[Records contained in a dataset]
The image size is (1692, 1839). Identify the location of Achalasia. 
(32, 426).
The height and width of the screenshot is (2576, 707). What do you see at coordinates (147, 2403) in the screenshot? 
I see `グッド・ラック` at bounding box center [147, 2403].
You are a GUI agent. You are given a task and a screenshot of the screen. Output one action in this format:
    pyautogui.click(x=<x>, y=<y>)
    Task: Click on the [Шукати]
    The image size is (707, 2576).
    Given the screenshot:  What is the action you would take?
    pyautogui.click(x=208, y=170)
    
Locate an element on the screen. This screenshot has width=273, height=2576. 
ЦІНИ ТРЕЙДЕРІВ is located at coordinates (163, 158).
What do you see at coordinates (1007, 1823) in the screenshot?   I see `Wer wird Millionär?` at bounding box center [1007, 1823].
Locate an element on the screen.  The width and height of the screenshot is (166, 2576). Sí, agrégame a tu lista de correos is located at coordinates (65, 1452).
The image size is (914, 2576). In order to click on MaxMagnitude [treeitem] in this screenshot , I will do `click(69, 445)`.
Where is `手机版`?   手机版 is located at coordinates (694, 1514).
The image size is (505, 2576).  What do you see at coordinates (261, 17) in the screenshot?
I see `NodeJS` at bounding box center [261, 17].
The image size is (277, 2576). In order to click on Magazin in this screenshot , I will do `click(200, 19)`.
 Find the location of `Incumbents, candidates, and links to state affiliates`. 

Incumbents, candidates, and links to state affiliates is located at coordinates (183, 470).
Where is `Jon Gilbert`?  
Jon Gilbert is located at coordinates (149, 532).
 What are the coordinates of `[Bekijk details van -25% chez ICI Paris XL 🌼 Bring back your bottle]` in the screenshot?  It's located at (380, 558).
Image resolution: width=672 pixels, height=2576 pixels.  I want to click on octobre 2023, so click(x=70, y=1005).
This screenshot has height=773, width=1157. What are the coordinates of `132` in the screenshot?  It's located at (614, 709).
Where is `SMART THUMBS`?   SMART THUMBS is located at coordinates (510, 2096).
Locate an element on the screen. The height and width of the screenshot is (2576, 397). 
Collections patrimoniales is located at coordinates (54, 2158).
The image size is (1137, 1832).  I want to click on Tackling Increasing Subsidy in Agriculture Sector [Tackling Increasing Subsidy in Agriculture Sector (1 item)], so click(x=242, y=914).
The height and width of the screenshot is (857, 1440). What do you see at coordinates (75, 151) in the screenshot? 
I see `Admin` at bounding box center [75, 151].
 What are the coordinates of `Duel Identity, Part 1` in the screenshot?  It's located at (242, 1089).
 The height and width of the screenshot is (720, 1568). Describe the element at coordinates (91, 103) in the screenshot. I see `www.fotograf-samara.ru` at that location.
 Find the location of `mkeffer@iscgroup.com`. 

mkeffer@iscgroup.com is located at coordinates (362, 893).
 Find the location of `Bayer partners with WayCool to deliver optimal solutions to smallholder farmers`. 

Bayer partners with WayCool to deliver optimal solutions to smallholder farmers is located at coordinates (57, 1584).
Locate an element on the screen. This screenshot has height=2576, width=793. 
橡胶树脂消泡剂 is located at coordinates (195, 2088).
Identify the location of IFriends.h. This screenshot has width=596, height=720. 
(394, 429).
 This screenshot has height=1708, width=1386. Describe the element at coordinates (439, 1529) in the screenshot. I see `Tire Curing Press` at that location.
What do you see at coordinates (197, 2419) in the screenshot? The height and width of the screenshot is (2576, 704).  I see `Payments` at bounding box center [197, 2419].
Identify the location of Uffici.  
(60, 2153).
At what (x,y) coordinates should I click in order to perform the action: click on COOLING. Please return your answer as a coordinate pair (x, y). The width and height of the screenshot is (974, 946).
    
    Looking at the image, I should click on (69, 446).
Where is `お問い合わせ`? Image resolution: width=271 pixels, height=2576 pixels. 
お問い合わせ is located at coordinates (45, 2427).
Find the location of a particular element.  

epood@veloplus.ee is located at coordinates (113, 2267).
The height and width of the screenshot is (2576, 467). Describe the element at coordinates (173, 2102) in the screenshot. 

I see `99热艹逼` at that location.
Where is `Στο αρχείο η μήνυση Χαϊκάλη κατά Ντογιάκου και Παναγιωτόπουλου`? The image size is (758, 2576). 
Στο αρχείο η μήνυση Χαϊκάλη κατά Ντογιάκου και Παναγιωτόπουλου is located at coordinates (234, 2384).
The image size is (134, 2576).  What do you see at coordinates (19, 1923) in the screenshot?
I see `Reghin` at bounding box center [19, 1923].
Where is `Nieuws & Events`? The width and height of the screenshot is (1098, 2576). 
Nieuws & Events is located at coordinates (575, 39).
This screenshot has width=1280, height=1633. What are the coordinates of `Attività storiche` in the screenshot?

TASK TO COMPLETE: Collect each line of the entries that has the word "want", copying it in full.

ANSWER BOX:
Image resolution: width=672 pixels, height=2576 pixels.  I want to click on octobre 2023, so click(x=70, y=1005).
The image size is (1137, 1832).  I want to click on Tackling Increasing Subsidy in Agriculture Sector [Tackling Increasing Subsidy in Agriculture Sector (1 item)], so click(x=242, y=914).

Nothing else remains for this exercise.